On 26/08/2011, at 3:15 AM, David Smith wrote:
> VHDL blissfully ignores the concept of files in the language. Doing file inclusion opens a can of worms here. Is there really a requirement to now add the concept of file inclusion into a language that has no concept of it?
We're also dealing with fractional design units (collections of lexical elements) being conditionally included or excluded to form a complete design unit, which also breaks the same paradigm. I think preprocessors might involve a certain test of faith to begin with.
If you look at Chuck's Bugzilla VHDL-200x item 289 proposing library clauses found in context declarations referenced by context references be deferred as inferred happens to use clauses in 12.4 paragraph 12, context references could be treated as text fragments as well.

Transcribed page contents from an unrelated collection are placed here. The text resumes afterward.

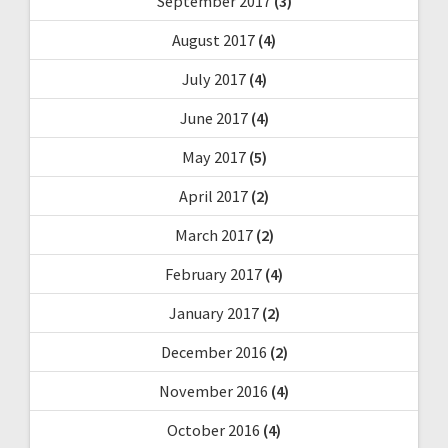
September 2017
(3)
August 2017
(4)
July 2017
(4)
June 2017
(4)
May 2017
(5)
April 2017
(2)
March 2017
(2)
February 2017
(4)
January 2017
(2)
December 2016
(2)
November 2016
(4)
October 2016
(4)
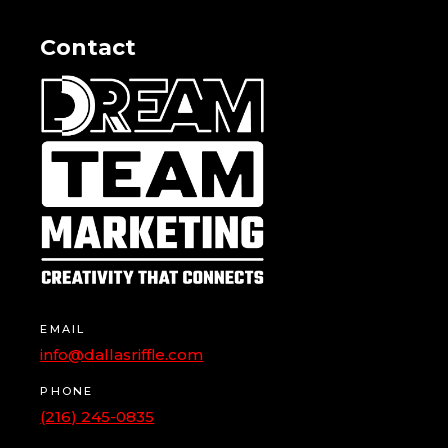
Contact
EMAIL
info@dallasriffle.com
PHONE
(216) 245-0835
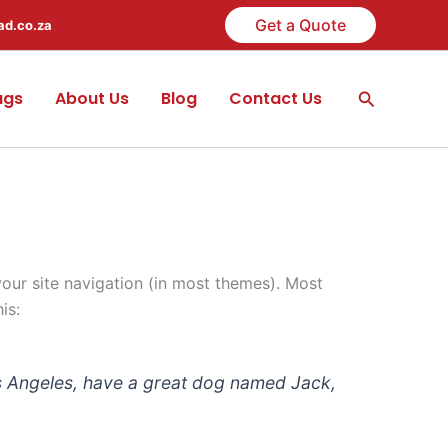
Get a Quote
ad.co.za
Search
ags
About Us
Blog
Contact Us
 your site navigation (in most themes). Most
is:
 Los Angeles, have a great dog named Jack,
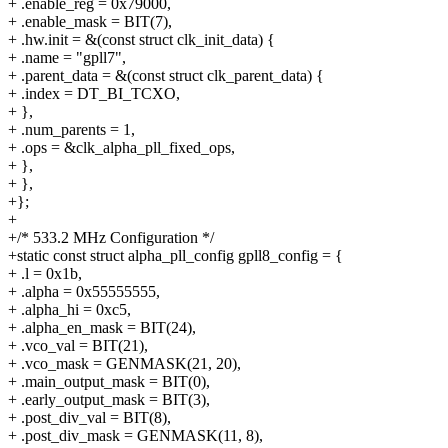
+ .enable_reg = 0x79000,
+ .enable_mask = BIT(7),
+ .hw.init = &(const struct clk_init_data) {
+ .name = "gpll7",
+ .parent_data = &(const struct clk_parent_data) {
+ .index = DT_BI_TCXO,
+ },
+ .num_parents = 1,
+ .ops = &clk_alpha_pll_fixed_ops,
+ },
+ },
+};
+
+/* 533.2 MHz Configuration */
+static const struct alpha_pll_config gpll8_config = {
+ .l = 0x1b,
+ .alpha = 0x55555555,
+ .alpha_hi = 0xc5,
+ .alpha_en_mask = BIT(24),
+ .vco_val = BIT(21),
+ .vco_mask = GENMASK(21, 20),
+ .main_output_mask = BIT(0),
+ .early_output_mask = BIT(3),
+ .post_div_val = BIT(8),
+ .post_div_mask = GENMASK(11, 8),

The distinction between a context reference and some arbitrary included text is that the former is declared by a context declaration, and is a primary unit. Conditional text doesn't seem to have that luxury because it is intended to be fine grained arbitrary collections of lexical elements.
We're basically struggling with language here to the point it can seem easier to change implementation approaches rather that describe something in the LRM. An easy fallback to avoid files might be to specify an external preprocessor which unfortunately still runs in to the inference that a design file is read and can contain one or more design units.
This is where the idea of a design description came from which is used to derive one or more design units from a design file by potentially using conditional text. By definition file operations are implementation dependent and analysis is intended to involve (complete) design units.
In the case of file inclusion versus inline text you'd be allowing multiple methods to describe (declare) arbitrary linear arrays of lexical elements both indirectly by implementation defined means and directly inline.
The question should be does this indirect declaration method have value?